Description of the task -> What follows is a set of records; restate each one word for word and drop the pictures.

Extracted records
- - -

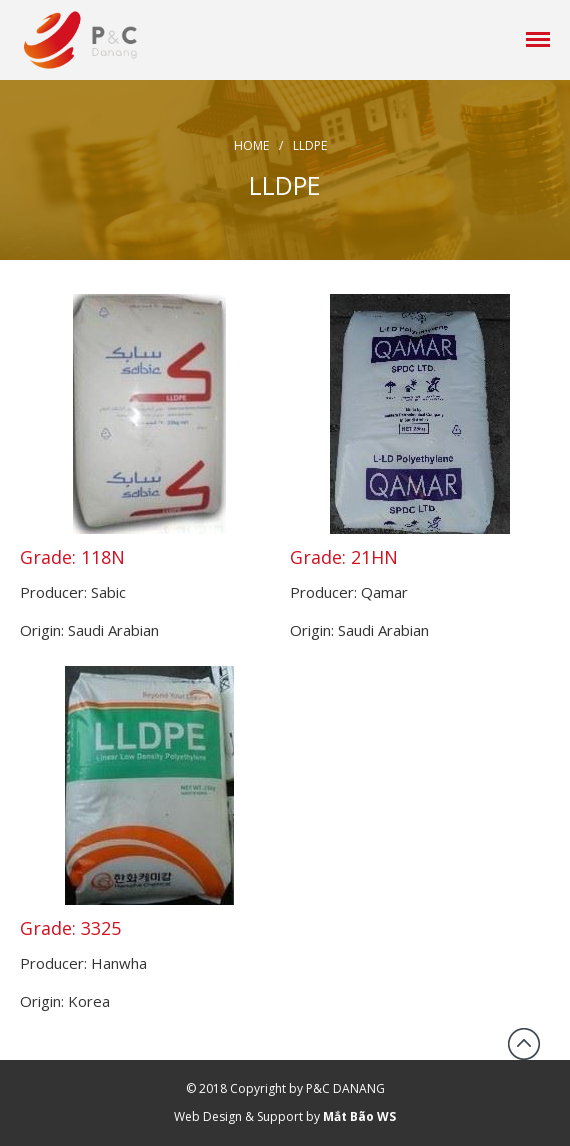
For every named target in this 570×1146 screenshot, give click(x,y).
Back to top (524, 1044)
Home (251, 145)
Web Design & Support (238, 1116)
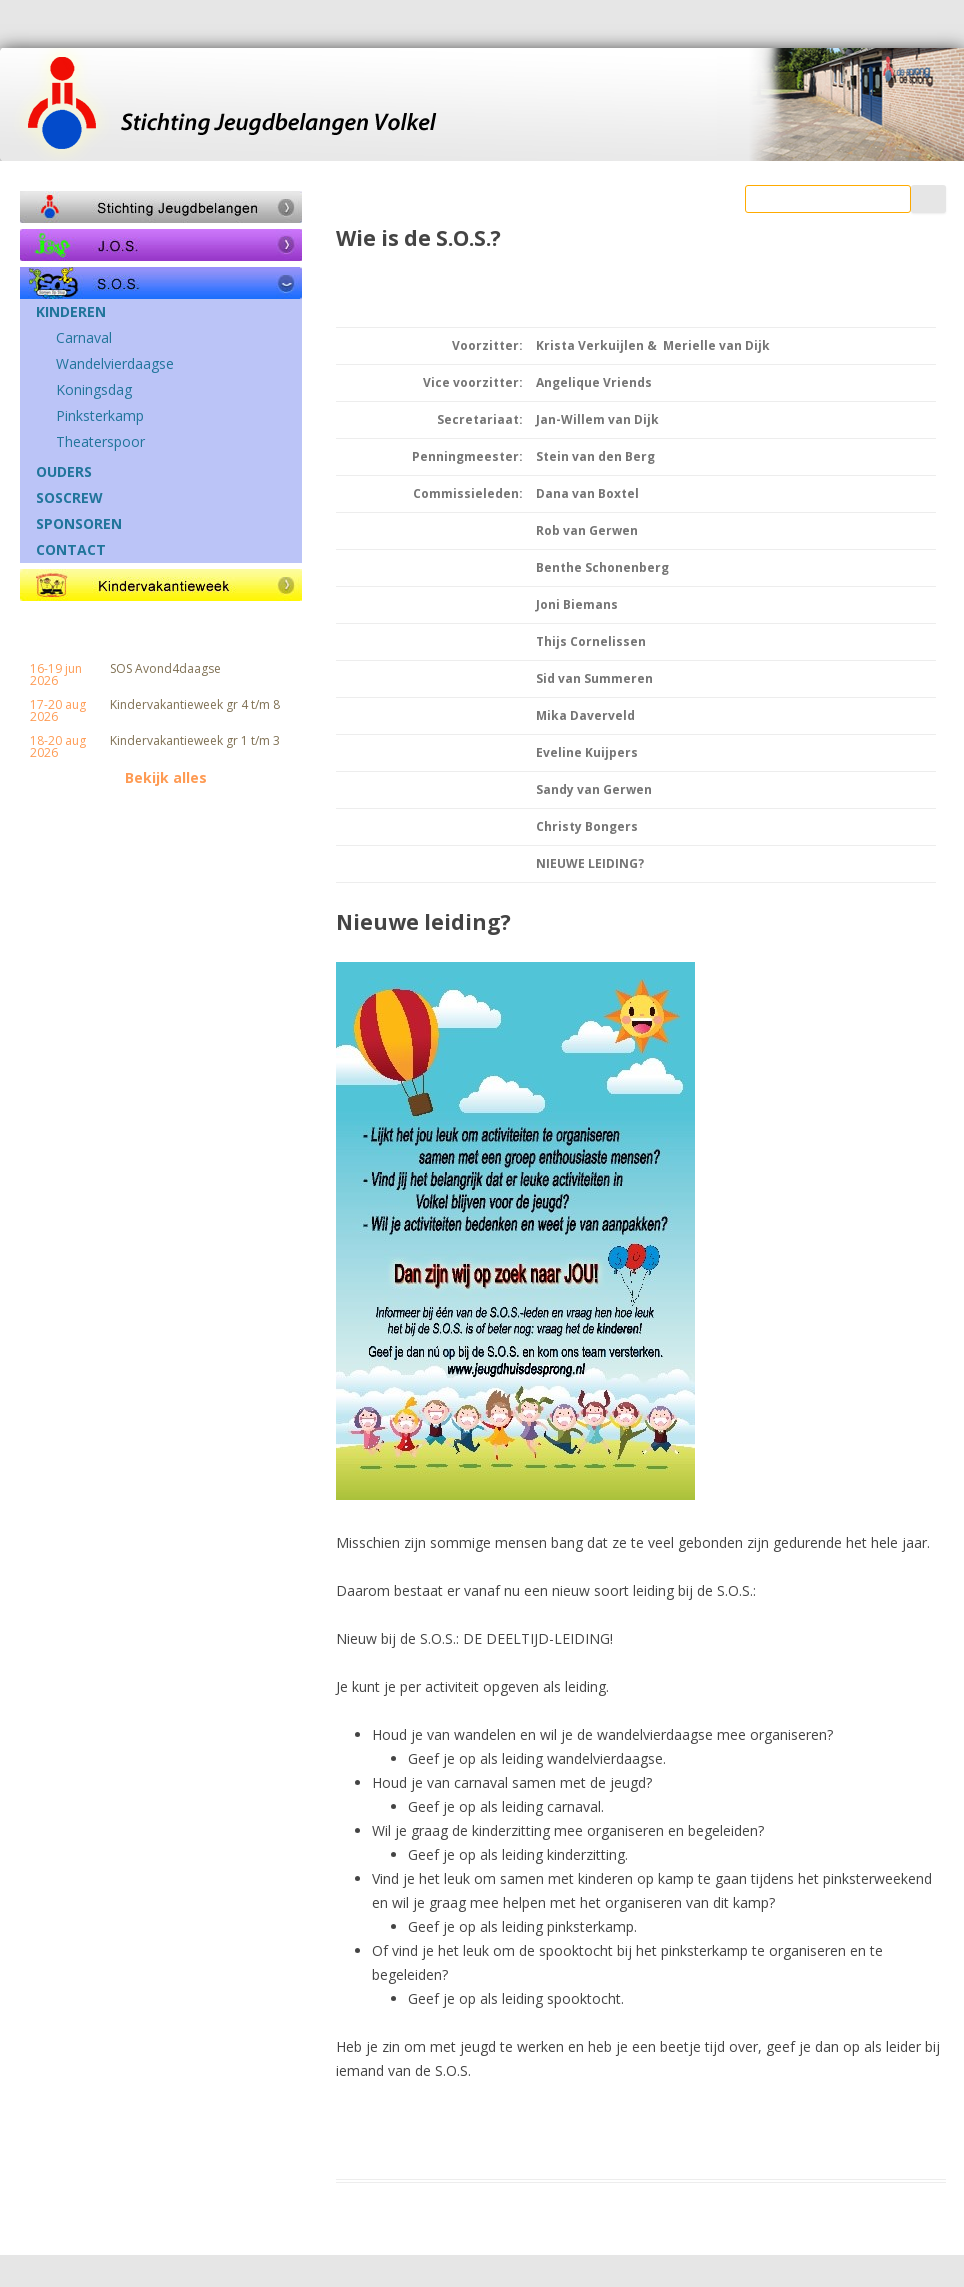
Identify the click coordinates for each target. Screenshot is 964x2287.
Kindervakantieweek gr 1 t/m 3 (195, 741)
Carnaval (84, 338)
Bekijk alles (166, 778)
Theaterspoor (100, 442)
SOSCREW (69, 498)
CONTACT (71, 550)
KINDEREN (71, 312)
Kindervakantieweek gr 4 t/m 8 (195, 705)
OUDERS (64, 472)
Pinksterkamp (100, 416)
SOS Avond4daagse (165, 669)
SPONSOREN (79, 524)
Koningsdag (94, 390)
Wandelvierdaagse (115, 364)
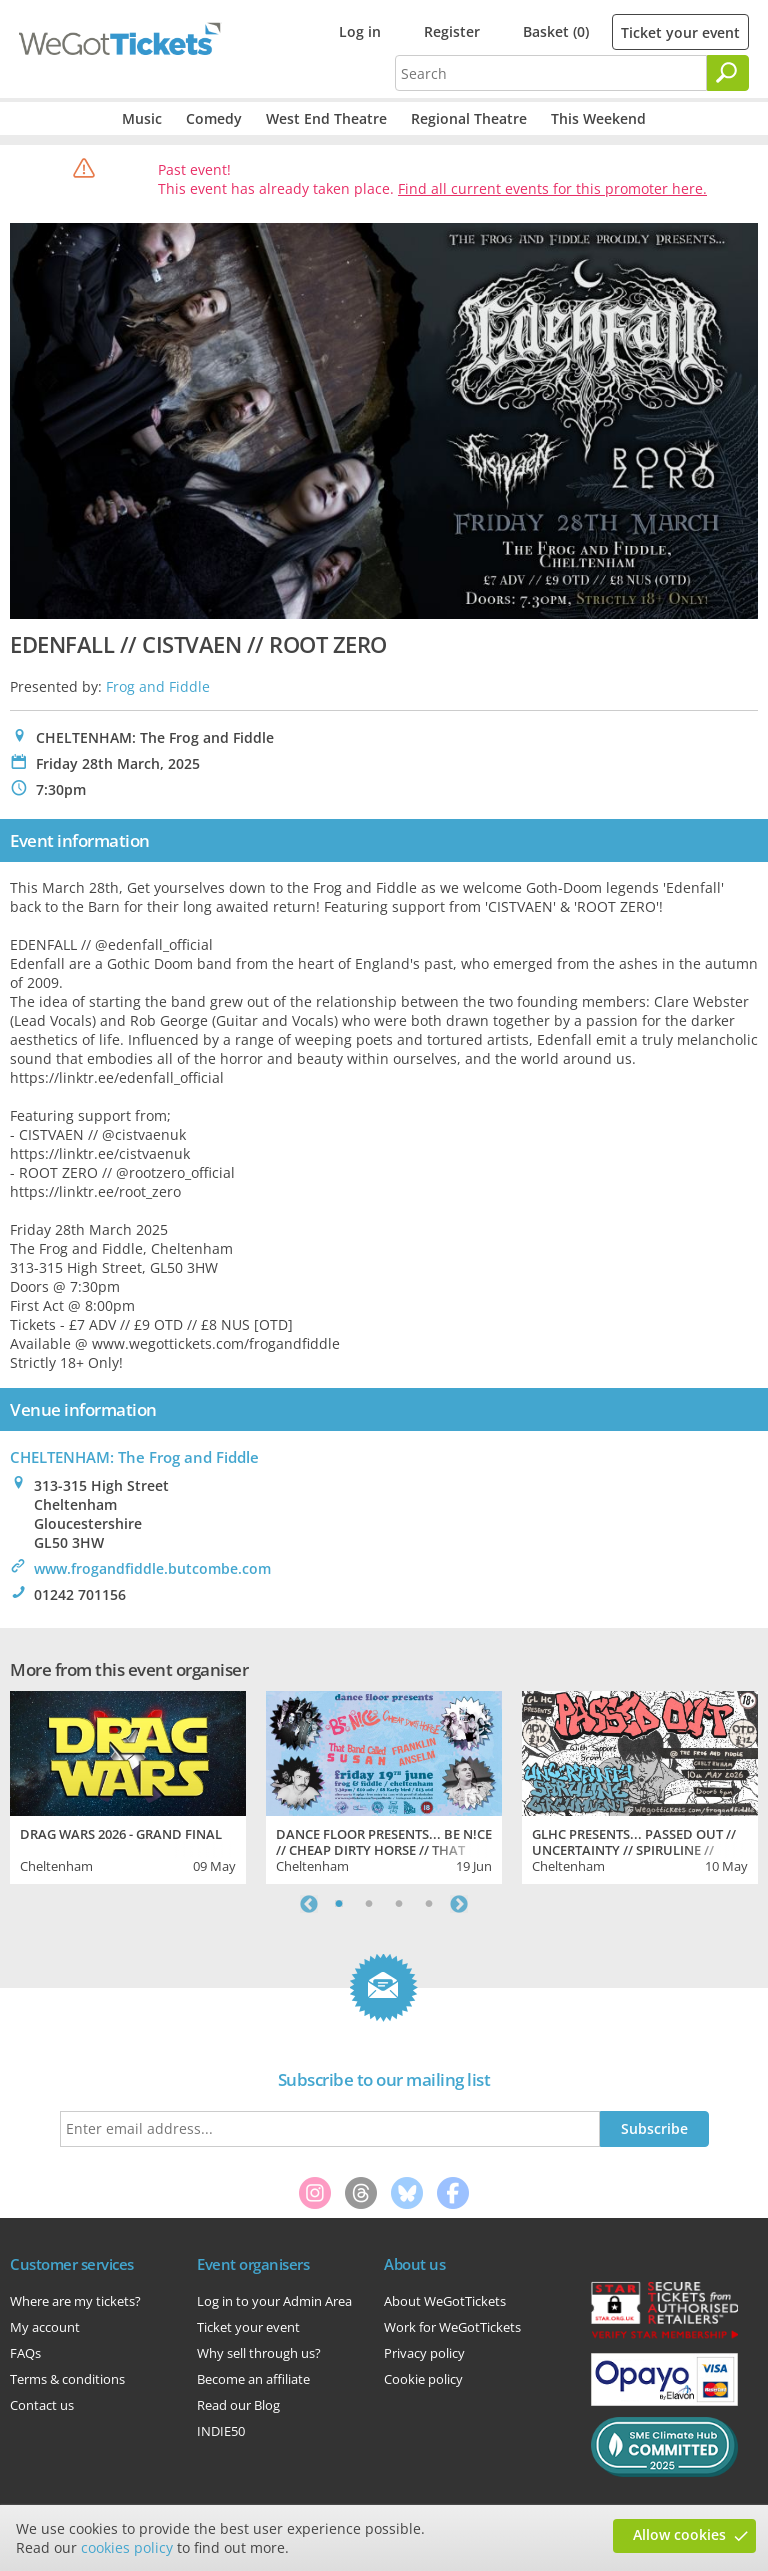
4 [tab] (429, 1904)
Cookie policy (423, 2379)
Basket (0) (556, 31)
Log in (360, 31)
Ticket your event (680, 32)
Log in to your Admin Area (274, 2301)
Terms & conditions (67, 2379)
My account (45, 2327)
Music (142, 118)
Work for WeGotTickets (452, 2327)
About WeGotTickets (445, 2301)
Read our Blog (238, 2405)
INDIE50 (221, 2431)
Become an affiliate (253, 2379)
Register (452, 31)
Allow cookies (679, 2534)
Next (459, 1904)
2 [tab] (369, 1904)
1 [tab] (339, 1904)
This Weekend (598, 118)
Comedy (214, 118)
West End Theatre (326, 118)
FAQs (25, 2353)
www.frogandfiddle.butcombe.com (152, 1568)
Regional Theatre (469, 118)
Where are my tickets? (75, 2301)
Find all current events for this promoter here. (552, 188)
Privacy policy (424, 2353)
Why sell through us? (259, 2353)
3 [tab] (399, 1904)
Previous (309, 1904)
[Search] (728, 73)
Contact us (42, 2405)
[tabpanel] (128, 1785)
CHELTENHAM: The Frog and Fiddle (134, 1457)
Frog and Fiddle (158, 686)
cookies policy (127, 2547)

- - -

Worked solution ->
For every named target in this 570×1146 screenshot, give click(x,y).
Back to top (524, 1044)
Home (251, 145)
Web Design & Support (238, 1116)
Identify the click coordinates for each target. Screenshot is 964x2287.
Kindervakantieweek gr 1 t/m 3 (195, 741)
Carnaval (84, 338)
Bekijk alles (166, 778)
Theaterspoor (100, 442)
SOSCREW (69, 498)
CONTACT (71, 550)
KINDEREN (71, 312)
Kindervakantieweek gr 4 t/m 8 (195, 705)
OUDERS (64, 472)
Pinksterkamp (100, 416)
SOS Avond4daagse (165, 669)
SPONSOREN (79, 524)
Koningsdag (94, 390)
Wandelvierdaagse (115, 364)
4 [tab] (429, 1904)
Cookie policy (423, 2379)
Basket (0) (556, 31)
Log in (360, 31)
Ticket your event (680, 32)
Log in to your Admin Area (274, 2301)
Terms & conditions (67, 2379)
My account (45, 2327)
Music (142, 118)
Work for WeGotTickets (452, 2327)
About WeGotTickets (445, 2301)
Read our Blog (238, 2405)
INDIE50 (221, 2431)
Become an affiliate (253, 2379)
Register (452, 31)
Allow cookies (679, 2534)
Next (459, 1904)
2 [tab] (369, 1904)
1 [tab] (339, 1904)
This Weekend (598, 118)
Comedy (214, 118)
West End Theatre (326, 118)
FAQs (25, 2353)
www.frogandfiddle.butcombe.com (152, 1568)
Regional Theatre (469, 118)
Where are my tickets? (75, 2301)
Find all current events for this promoter here. (552, 188)
Privacy policy (424, 2353)
Why sell through us? (259, 2353)
3 [tab] (399, 1904)
Previous (309, 1904)
[Search] (728, 73)
Contact us (42, 2405)
[tabpanel] (128, 1785)
CHELTENHAM: The Frog and Fiddle (134, 1457)
Frog and Fiddle (158, 686)
cookies policy (127, 2547)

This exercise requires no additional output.